Teela slid an arm around her shoulder. “Yes. You do. You won’t mind if I stay here anyway, just to be as annoying as you generally are when you worry at me?”
“I think the others are waiting for you.”
“Oh, not me,” Eddorian said, joining Teela. “I’ve seen a lot, but to be honest—and if I know Teela, you know how rare that is among our kin—I’ve seen nothing like this. Are you going to destroy the world?”
“I think I understand why Teela likes you,” Valliant added. “Mortals are so unpredictable. You haven’t come all this way to end the world, have you? It would seem a waste of effort. You could have just left this corner of it to us.”
“Oh, leave the poor mortal alone,” Serralyn told him. But they all came to stand beside her, watching, their eyes bright with genuine curiosity. Yes, they were as old as Teela—but they hadn’t spent their life in this world. She couldn’t tell who she felt more sorry for—the children or the rest of the Barrani.
She had a suspicion it was the rest of the Barrani, and that didn’t bother her at all.
She turned back to the giant eye. “No,” she told them all. Looking up at the creature, or across at it, she said softly, “Yes, it’s what I want. But I also want wings. I want to be beautiful. I want to be strong. I want to be perfect.

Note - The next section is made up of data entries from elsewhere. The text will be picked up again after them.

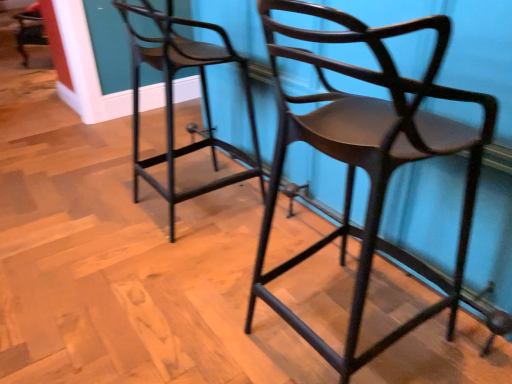 Locate an element on the screen. This screenshot has width=512, height=384. vacant space underneath matte dark wood chair at center, the 1th chair viewed from the right (from a real-world perspective) is located at coordinates (362, 313). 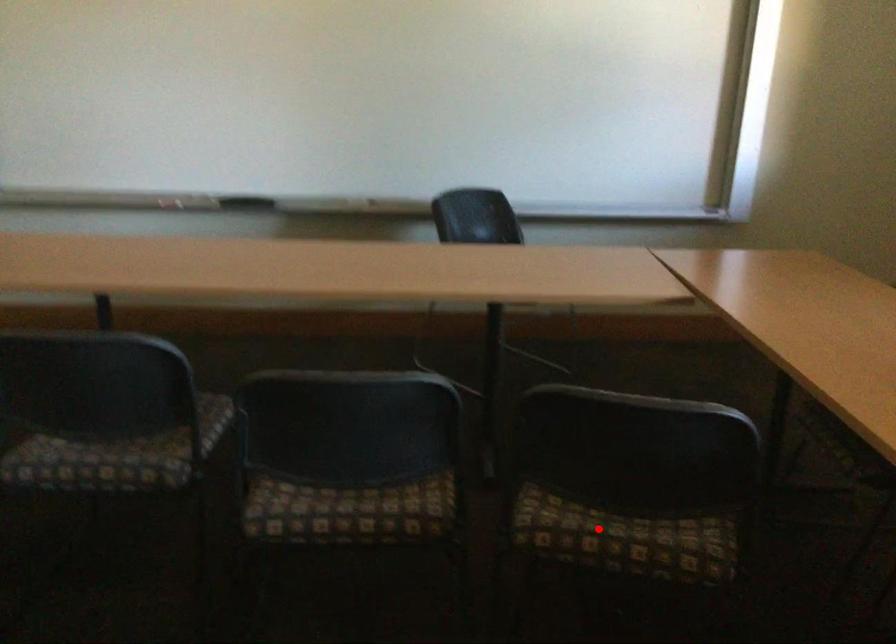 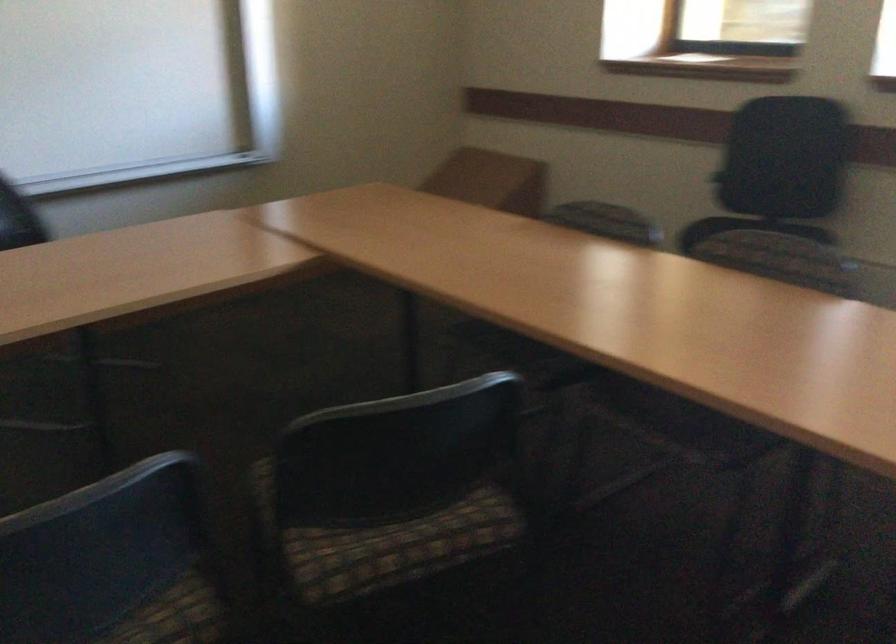 Question: I am providing you with two images of the same scene from different viewpoints. A red point is shown in image1. For the corresponding object point in image2, is it positioned nearer or farther from the camera?

Choices:
 (A) Nearer
 (B) Farther

Answer: (A) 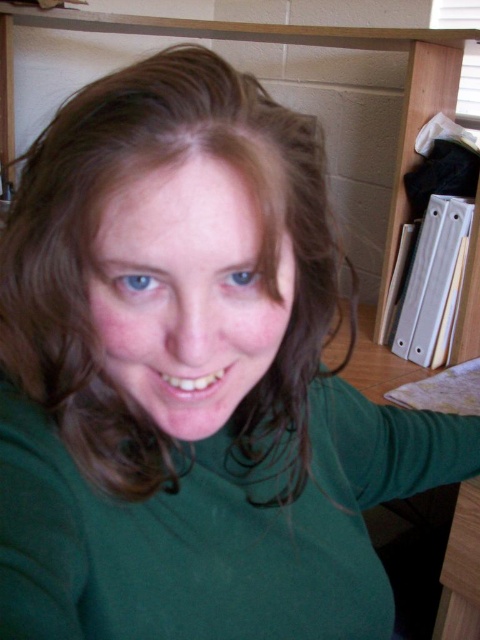 Which is behind, point (147, 280) or point (235, 273)?

Point (235, 273)

Is point (131, 278) more distant than point (252, 275)?

No, it is in front of (252, 275).

Which is behind, point (115, 280) or point (228, 285)?

Point (228, 285)

At what (x,y) coordinates should I click in order to perform the action: click on blue matte eye at center. Please return your answer as a coordinate pair (x, y). Looking at the image, I should click on (136, 284).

“If every wish I ever had, if every fear, could become real, instantly, I would destroy the world. I didn’t understand how it could happen, before. The stories about familiars—the ones we have—never make it clear. But I—I understand it now. What I don’t understand is how any sorcerers survived summoning familiars. I’m not even a sorcerer. I can barely light a candle. I still can’t do it reliably on command.” She lifted her arms; her marks were now gray and flat. “You might recognize them. You might even be able to read them. I don’t, and can’t. But it’s—it’s a borrowed power. It’s not mine. I don’t control it. If you came to me because of the marks, I’m sorry.
“Close your eyes. Go back to sleep. We’ll try not to wake you again.”

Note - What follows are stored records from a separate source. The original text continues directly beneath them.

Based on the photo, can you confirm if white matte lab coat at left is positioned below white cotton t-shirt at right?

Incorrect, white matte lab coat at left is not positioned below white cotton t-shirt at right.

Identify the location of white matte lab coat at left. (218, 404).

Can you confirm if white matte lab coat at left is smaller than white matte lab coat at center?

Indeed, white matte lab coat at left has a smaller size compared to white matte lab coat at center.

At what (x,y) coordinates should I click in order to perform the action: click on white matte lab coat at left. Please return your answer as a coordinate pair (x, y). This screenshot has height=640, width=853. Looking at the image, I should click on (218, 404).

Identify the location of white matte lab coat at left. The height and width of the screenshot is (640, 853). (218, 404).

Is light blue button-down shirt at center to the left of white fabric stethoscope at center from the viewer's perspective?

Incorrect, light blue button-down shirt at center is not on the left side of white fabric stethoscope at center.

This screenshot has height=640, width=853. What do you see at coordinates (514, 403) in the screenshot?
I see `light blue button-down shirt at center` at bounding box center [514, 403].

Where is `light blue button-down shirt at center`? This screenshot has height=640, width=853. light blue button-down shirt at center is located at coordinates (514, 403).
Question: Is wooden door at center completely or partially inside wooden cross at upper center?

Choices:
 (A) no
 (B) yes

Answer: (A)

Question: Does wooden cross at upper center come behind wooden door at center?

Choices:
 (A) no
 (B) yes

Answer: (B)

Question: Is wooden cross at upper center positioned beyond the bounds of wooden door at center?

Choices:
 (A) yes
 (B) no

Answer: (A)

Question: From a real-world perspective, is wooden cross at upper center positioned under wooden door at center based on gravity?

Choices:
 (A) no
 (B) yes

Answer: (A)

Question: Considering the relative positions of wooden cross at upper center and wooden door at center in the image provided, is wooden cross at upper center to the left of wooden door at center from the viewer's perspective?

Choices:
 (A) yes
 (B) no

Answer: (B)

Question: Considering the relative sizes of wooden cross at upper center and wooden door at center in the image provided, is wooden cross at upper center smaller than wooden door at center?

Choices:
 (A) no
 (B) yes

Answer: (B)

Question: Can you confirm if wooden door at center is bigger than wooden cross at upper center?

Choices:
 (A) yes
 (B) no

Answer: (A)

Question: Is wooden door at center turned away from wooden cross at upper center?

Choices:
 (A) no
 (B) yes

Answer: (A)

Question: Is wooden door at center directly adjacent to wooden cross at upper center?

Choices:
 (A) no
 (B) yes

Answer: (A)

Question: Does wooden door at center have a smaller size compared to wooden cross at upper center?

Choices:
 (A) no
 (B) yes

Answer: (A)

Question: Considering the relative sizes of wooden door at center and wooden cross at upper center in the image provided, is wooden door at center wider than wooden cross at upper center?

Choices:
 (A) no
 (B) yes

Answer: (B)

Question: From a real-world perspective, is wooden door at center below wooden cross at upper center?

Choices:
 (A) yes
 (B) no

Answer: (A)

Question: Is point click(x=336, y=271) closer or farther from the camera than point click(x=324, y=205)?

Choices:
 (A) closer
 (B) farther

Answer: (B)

The eye did not, predictably, close. Instead, the creature inhaled; the words that had filled the whole of a night sky were sucked into a maelstrom of other words, of different light, until they were lost. She reached out instinctively to try to...do what? She forced her hand back to her side.
She’d had the chance. She knew. She would have died for them. If it would end there, she thought, even now, she could do it. If there was some way to trade her life for theirs, with nothing else lost in the balance, she thought she could die. She was grateful that she didn’t believe in ghosts, because she couldn’t imagine facing the two girls to tell them that she couldn’t take the risk. How would they ever believe that they had been important to her?
They would know you.
She frowned. “Who said that?”
“Who said what, kitling?”
They would know you, Kaylin.
“Never mind.” The eyes were closing. Or at least, to Kaylin, it looked as if they were; it took her a few seconds to understand that they were actually shrinking.
You will do.
“Do for what? ”
Worlds have been destroyed before. Not one. Many. And it starts, as it almost started for you, with one moment.
“And you couldn’t stop it?”
All possibilities exist in me, some darker and some brighter than others. All words, all languages, all silences, all emptiness, all isolation. I am not the containment. You are. You are what stands between me and the world in which you live. Some of the words are your words. You would recognize them. Many are not.